Statistical Inference Course Project: PART 1

Overview:

The goal of the project is for the students to answer particular questions, demonstrate the use of simulation to explore inference, and do some simple inferential data analysis. A report will be created to answer the questions. I chose to use RPubs to publish this project, to demonstrate my knowledge of markdown, knitr and pdf-conversion.

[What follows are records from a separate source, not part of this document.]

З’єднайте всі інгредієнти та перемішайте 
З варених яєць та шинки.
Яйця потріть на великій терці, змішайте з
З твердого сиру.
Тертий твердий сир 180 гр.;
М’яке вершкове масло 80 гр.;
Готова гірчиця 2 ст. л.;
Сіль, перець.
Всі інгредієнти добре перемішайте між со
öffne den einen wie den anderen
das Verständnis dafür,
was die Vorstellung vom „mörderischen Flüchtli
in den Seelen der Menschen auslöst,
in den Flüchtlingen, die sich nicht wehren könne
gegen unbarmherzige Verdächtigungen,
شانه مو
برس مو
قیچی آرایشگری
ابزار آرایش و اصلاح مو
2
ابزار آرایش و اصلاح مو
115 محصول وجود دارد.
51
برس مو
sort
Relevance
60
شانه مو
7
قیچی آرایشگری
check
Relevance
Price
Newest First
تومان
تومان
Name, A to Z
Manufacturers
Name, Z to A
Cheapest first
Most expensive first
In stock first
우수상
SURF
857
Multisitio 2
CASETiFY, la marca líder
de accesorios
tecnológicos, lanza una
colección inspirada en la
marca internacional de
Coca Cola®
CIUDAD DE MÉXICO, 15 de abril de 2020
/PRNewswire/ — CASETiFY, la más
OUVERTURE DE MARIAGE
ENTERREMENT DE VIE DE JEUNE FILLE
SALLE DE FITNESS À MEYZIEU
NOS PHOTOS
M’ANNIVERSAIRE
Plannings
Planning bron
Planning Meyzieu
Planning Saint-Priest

Ultimately the goal is to investigate the exponential distribution in R and compare it with the Central Limit Theorem.

1. Show the sample mean and compare it to the theoretical mean of the distribution.

2. Show how variable the sample is (via variance) and compare it to the theoretical variance of the distribution.

3. Show that the distribution is approximately normal.

Loading necessary packages

library(knitr)
library(ggplot2)
library(dplyr)

Simulations:

Part ONE: Sample Mean versus Theoretical Mean:

1. We set the number of simulations to 1,000, using n=40 and lambda =.02

numberOfSim <- 1000
sampleSize <- 40
lambda <- 0.2

2. In order to reproduce date, the seed is set and random values are generated.

set.seed(2)
simulatedData <- matrix(rexp(numberOfSim*sampleSize, rate=lambda), numberOfSim, sampleSize)
rowMeansSimulated <- rowMeans(simulatedData)
generatedMeansData<-data.frame(rowMeansSimulated)

3. Derive theoretical values:

theoreticalMean <- 1/lambda;
theoreticalSD <- 1/(lambda*sqrt(sampleSize))
theoreticalVar <- theoreticalSD^2

4. Plotting the exponential distribution with lambda = 2.0

firstplot <- ggplot(generatedMeansData,aes(x=rowMeansSimulated)) + labs(title="Sample Mean versus Theoretical Mean") + geom_histogram(bindwidth=lambda, fill="white",color="black", aes(y = ..density..)) + geom_density(alpha=.2, fill="#FF6666")
#create a vertical line showing the mean of the simulations distrbuted
firstplot = firstplot + geom_vline(aes(xintercept=mean(rowMeansSimulated, na.rm=T)), color="red", linetype="dashed", size=1) + xlab("Sample Mean") + ylab("Density")
#create a line to show where the theoretical mean is
firstplot = firstplot + geom_vline(aes(xintercept=theoreticalMean), color="blue", linetype="solid", size=1)
firstplot

## stat_bin: binwidth defaulted to range/30. Use 'binwidth = x' to adjust this.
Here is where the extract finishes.